Frage an Roy Kühne von Nicole G. bezüglich Finanzen
Sehr geehrter Herr Kühne,
das Schweizer Drei-Säulen-Modell für die Rente taugt zwar nicht in Gänze als Vorbild, einzelne Elemente werden jedoch für kopierfähig gehalten.
Bei der erste Säule handelt es sich in der Schweiz um eine verpflichtende Rentenversicherung, die wie in Deutschland umlagefinanziert ist: Was die Jüngeren einzahlen, wird unmittelbar an die Rentner ausgezahlt.

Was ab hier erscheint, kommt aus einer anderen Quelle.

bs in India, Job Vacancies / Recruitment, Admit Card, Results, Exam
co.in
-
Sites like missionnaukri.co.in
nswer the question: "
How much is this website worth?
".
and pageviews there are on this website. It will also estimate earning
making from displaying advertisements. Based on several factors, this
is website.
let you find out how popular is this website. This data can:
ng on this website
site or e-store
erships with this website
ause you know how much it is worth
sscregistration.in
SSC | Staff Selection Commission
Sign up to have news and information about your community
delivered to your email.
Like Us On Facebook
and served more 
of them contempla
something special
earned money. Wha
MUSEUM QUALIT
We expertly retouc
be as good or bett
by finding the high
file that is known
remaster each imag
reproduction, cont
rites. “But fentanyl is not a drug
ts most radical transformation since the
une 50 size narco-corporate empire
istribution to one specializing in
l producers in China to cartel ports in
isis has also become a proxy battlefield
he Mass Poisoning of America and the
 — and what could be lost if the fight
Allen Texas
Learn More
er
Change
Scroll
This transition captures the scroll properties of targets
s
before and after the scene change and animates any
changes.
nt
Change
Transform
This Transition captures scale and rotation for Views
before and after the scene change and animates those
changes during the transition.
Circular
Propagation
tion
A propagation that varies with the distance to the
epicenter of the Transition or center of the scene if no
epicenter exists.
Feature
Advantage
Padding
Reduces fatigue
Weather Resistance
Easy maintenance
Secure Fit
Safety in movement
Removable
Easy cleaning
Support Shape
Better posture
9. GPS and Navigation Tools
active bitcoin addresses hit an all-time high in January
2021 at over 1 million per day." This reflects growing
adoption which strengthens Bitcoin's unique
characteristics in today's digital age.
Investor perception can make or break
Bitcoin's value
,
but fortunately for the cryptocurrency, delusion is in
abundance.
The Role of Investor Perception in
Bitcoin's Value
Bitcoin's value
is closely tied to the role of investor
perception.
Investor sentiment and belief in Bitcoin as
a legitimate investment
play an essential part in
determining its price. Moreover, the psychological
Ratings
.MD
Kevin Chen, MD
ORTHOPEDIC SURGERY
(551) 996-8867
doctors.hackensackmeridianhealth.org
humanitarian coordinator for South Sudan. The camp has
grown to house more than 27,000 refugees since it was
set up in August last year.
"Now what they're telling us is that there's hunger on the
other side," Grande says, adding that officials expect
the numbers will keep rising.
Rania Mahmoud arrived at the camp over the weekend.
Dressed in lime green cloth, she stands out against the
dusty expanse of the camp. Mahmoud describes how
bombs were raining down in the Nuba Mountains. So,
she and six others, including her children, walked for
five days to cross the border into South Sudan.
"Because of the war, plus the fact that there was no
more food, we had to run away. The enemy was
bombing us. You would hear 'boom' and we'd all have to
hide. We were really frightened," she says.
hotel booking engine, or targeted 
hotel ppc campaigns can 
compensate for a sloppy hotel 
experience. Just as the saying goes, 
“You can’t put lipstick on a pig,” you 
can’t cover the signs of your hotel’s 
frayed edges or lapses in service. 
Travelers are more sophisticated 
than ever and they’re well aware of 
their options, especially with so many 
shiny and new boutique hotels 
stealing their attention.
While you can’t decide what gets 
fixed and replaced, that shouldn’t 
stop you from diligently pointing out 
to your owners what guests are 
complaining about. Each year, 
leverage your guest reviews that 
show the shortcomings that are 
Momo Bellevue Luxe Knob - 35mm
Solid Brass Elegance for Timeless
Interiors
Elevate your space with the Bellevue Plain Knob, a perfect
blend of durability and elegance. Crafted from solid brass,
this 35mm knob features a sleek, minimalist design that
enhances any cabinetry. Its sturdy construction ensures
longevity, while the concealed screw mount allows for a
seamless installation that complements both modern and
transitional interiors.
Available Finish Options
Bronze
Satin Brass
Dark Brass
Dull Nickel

Im Vergleich zum deutschen System gibt es jedoch zwei ganz entscheidende Unterschiede:
Zum einen besteht die Versicherungspflicht für die ganze Bevölkerung, also auch für Selbstständige, Hausfrauen oder Beamte.

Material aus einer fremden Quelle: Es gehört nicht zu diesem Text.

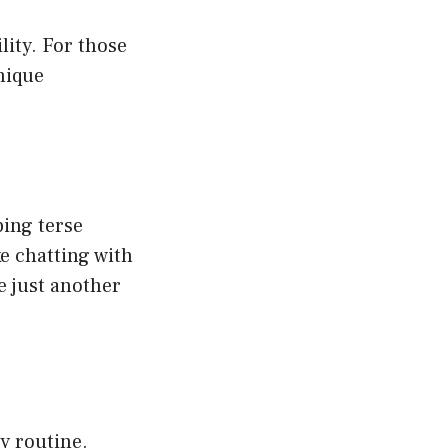
lity. For those
nique
ping terse
ke chatting with
re just another
ly routine.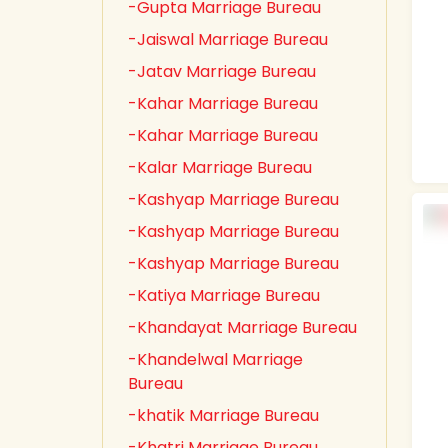
-Gupta Marriage Bureau
-Jaiswal Marriage Bureau
-Jatav Marriage Bureau
-Kahar Marriage Bureau
-Kahar Marriage Bureau
-Kalar Marriage Bureau
-Kashyap Marriage Bureau
-Kashyap Marriage Bureau
-Kashyap Marriage Bureau
-Katiya Marriage Bureau
-Khandayat Marriage Bureau
-Khandelwal Marriage
Bureau
-khatik Marriage Bureau
-Khatri Marriage Bureau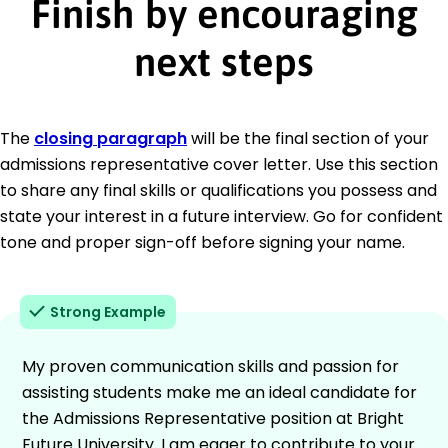
Finish by encouraging
next steps
The
closing paragraph
will be the final section of your
admissions representative cover letter. Use this section
to share any final skills or qualifications you possess and
state your interest in a future interview. Go for confident
tone and proper sign-off before signing your name.
Strong Example
My proven communication skills and passion for
assisting students make me an ideal candidate for
the Admissions Representative position at Bright
Future University. I am eager to contribute to your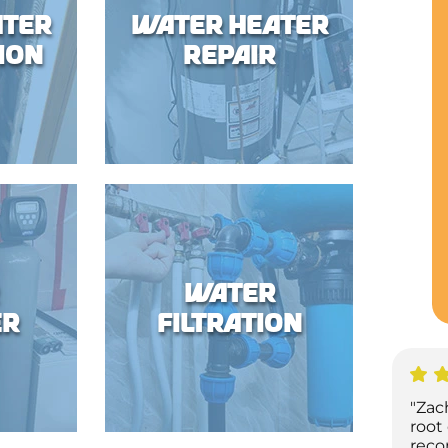
ater
Water Heater
ion
Repair
Water
er
Filtration
"Zac
root
reco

Zum anderen ist die Höhe der Beiträge anders als in Deutschland nicht bei einem bestimmten Betrag gedeckelt. Begrenzt ist aber die ausgezahlte Rente.

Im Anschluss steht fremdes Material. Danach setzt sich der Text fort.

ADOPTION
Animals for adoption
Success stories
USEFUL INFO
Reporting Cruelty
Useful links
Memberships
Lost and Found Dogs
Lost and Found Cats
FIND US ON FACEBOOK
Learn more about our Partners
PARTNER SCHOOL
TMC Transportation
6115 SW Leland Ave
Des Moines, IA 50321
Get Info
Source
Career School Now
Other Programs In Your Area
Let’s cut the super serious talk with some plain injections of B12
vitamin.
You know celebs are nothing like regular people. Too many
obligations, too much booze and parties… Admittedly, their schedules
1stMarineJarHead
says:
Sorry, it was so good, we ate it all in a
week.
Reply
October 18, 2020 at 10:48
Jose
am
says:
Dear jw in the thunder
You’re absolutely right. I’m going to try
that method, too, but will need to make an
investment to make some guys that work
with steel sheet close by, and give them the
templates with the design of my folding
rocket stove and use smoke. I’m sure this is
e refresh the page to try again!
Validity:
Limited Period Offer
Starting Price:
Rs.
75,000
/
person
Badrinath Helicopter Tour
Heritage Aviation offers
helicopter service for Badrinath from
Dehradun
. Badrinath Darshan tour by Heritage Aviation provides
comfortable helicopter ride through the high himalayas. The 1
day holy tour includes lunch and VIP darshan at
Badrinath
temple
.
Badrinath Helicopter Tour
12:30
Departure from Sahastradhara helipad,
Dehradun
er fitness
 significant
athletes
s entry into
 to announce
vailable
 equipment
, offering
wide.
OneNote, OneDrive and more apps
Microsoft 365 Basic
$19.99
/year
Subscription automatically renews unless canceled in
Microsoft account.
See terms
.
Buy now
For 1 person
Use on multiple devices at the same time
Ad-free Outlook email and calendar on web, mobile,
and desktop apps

Andererseits ist damit der Solidargedanke – die Reichen stehen für die Schwachen ein – sehr ausgeprägt.
Warum Zahlen in Deutschland nicht wie in der Schweiz alle Berufsgruppen, also auch Politiker, Beamte, Ärzte, Anwälte, Steuerberater, Wirtschaftsprüfer, Architekten... in die gesetzliche Rentenversicherung ein?
Wie ist hier der aktuelle Stand?
Mit freundlichen Grüßen,
N. Grothey
Sehr geehrte Frau Grothey,
vielen Dank für Ihre Frage zum Thema Rentenversicherungssysteme in Deutschland und in der Schweiz. In Ihrer Anfrage zitieren Sie einen Artikel aus der Frankfurter Rundschau vom 4. September 2012 ( http://www.fr-online.de/arbeit---soziales/rente-deutschland-blickt-mit-neid-auf-die-schweiz,1473632,17045838.html ) und schließen die Frage an, warum in Deutschland nicht wie in der Schweiz alle Berufsgruppen in die gesetzliche Rentenversicherung einzahlen.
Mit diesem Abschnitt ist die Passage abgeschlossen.